[Dataset entries]
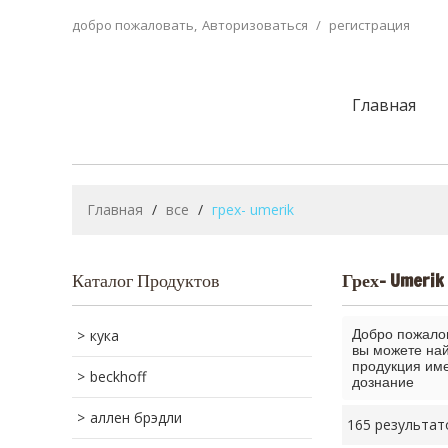
добро пожаловать,
Авторизоваться
/
регистрация
Главная
Главная
/
все
/
грех- umerik
Каталог Продуктов
Грех- Umerik
кука
Добро пожало
вы можете на
продукция име
beckhoff
дознание
аллен брэдли
165 результат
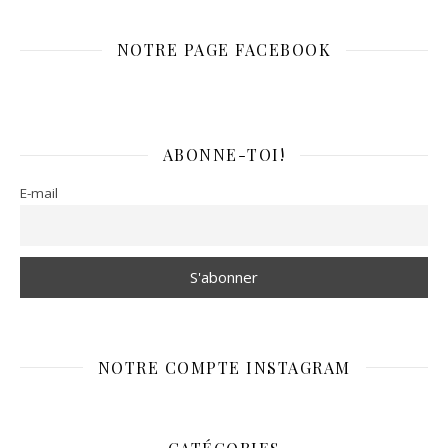
NOTRE PAGE FACEBOOK
ABONNE-TOI!
E-mail
NOTRE COMPTE INSTAGRAM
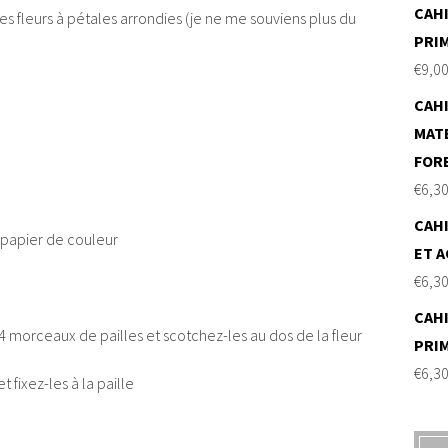
CAHI
s fleurs à pétales arrondies (je ne me souviens plus du
PRI
€
9,0
CAHI
MAT
FOR
€
6,3
CAHI
 papier de couleur
ET A
€
6,3
CAHI
 4 morceaux de pailles et scotchez-les au dos de la fleur
PRI
€
6,3
 fixez-les à la paille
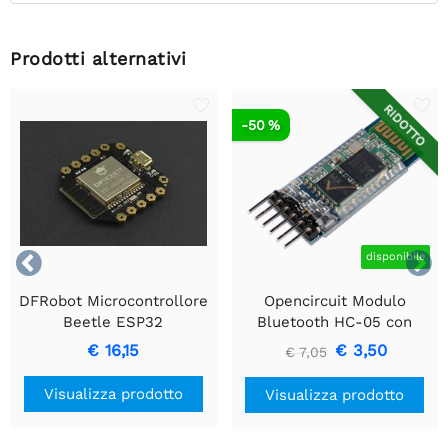
Prodotti alternativi
RIDOTTO
-50 %


disponibile
DFRobot Microcontrollore
Opencircuit Modulo
Beetle ESP32
Bluetooth HC-05 con
adattatore - clone
€ 16,15
€ 3,50
€ 7,05
Visualizza prodotto
Visualizza prodotto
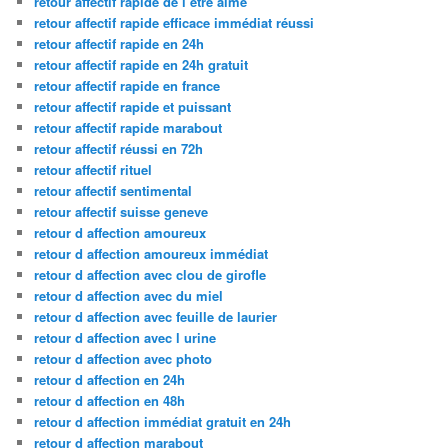
retour affectif rapide de l être aimé
retour affectif rapide efficace immédiat réussi
retour affectif rapide en 24h
retour affectif rapide en 24h gratuit
retour affectif rapide en france
retour affectif rapide et puissant
retour affectif rapide marabout
retour affectif réussi en 72h
retour affectif rituel
retour affectif sentimental
retour affectif suisse geneve
retour d affection amoureux
retour d affection amoureux immédiat
retour d affection avec clou de girofle
retour d affection avec du miel
retour d affection avec feuille de laurier
retour d affection avec l urine
retour d affection avec photo
retour d affection en 24h
retour d affection en 48h
retour d affection immédiat gratuit en 24h
retour d affection marabout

WORK ORDER = Pictures should be left out when the records above are restated exactly.

SOLUTION FOR THIS TASK =
добро пожаловать,
Авторизоваться
/
регистрация
Главная
Главная
/
все
/
грех- umerik
Каталог Продуктов
Грех- Umerik
кука
Добро пожало
вы можете на
продукция име
beckhoff
дознание
аллен брэдли
165 результат
NOTRE PAGE FACEBOOK
ABONNE-TOI!
E-mail
NOTRE COMPTE INSTAGRAM
CAHI
s fleurs à pétales arrondies (je ne me souviens plus du
PRI
€
9,0
CAHI
MAT
FOR
€
6,3
CAHI
 papier de couleur
ET A
€
6,3
CAHI
 4 morceaux de pailles et scotchez-les au dos de la fleur
PRI
€
6,3
 fixez-les à la paille
Prodotti alternativi
RIDOTTO
-50 %


disponibile
DFRobot Microcontrollore
Opencircuit Modulo
Beetle ESP32
Bluetooth HC-05 con
adattatore - clone
€ 16,15
€ 3,50
€ 7,05
Visualizza prodotto
Visualizza prodotto
retour affectif rapide de l être aimé
retour affectif rapide efficace immédiat réussi
retour affectif rapide en 24h
retour affectif rapide en 24h gratuit
retour affectif rapide en france
retour affectif rapide et puissant
retour affectif rapide marabout
retour affectif réussi en 72h
retour affectif rituel
retour affectif sentimental
retour affectif suisse geneve
retour d affection amoureux
retour d affection amoureux immédiat
retour d affection avec clou de girofle
retour d affection avec du miel
retour d affection avec feuille de laurier
retour d affection avec l urine
retour d affection avec photo
retour d affection en 24h
retour d affection en 48h
retour d affection immédiat gratuit en 24h
retour d affection marabout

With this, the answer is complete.